**What you should do**
Extract each line from the entries below that has the string "Rodgers" in it.

**The input**

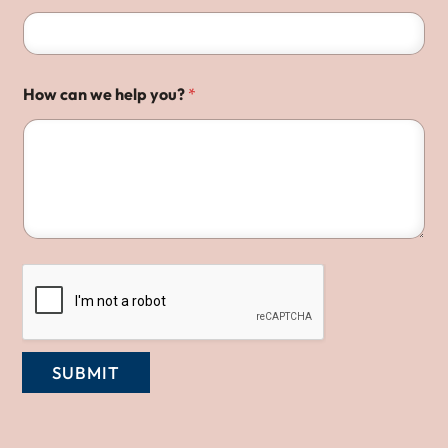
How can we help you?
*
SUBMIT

---

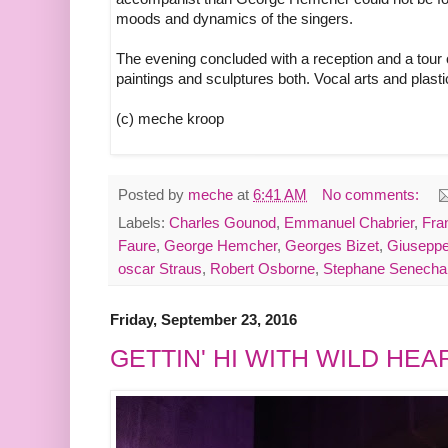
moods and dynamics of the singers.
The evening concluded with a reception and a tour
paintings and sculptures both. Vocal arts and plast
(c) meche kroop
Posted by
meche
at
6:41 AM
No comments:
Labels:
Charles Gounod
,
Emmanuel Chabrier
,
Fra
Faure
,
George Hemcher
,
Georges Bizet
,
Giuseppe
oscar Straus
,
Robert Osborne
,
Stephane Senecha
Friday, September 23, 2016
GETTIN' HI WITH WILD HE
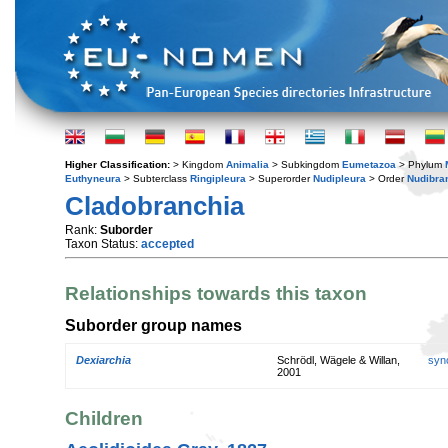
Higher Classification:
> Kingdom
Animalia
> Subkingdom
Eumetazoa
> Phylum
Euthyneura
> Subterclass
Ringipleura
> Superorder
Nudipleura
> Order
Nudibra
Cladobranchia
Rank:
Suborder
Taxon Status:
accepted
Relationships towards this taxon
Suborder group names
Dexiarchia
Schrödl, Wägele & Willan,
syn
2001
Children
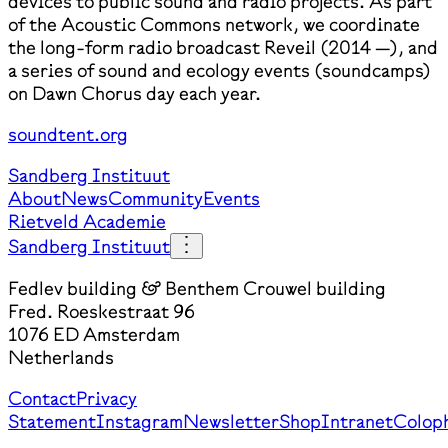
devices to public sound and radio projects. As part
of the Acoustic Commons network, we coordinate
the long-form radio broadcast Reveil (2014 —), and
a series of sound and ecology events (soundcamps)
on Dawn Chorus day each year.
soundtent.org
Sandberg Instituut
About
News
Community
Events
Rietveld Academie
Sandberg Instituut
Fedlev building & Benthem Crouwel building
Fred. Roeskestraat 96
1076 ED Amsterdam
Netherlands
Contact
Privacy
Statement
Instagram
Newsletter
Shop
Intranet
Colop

...

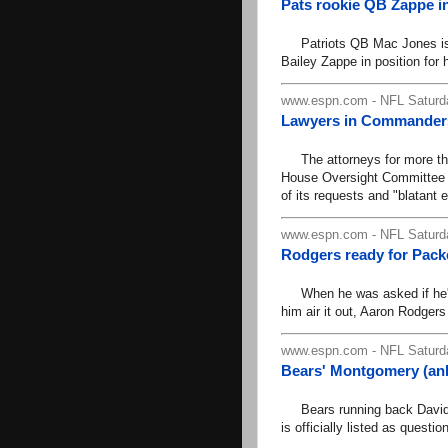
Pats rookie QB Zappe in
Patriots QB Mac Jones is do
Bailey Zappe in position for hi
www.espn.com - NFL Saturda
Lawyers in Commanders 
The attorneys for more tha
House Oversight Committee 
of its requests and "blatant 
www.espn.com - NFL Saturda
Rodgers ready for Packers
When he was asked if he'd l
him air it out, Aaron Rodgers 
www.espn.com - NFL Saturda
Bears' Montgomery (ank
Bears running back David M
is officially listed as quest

**Exercise answer**
Rodgers ready for Packers
him air it out, Aaron Rodgers 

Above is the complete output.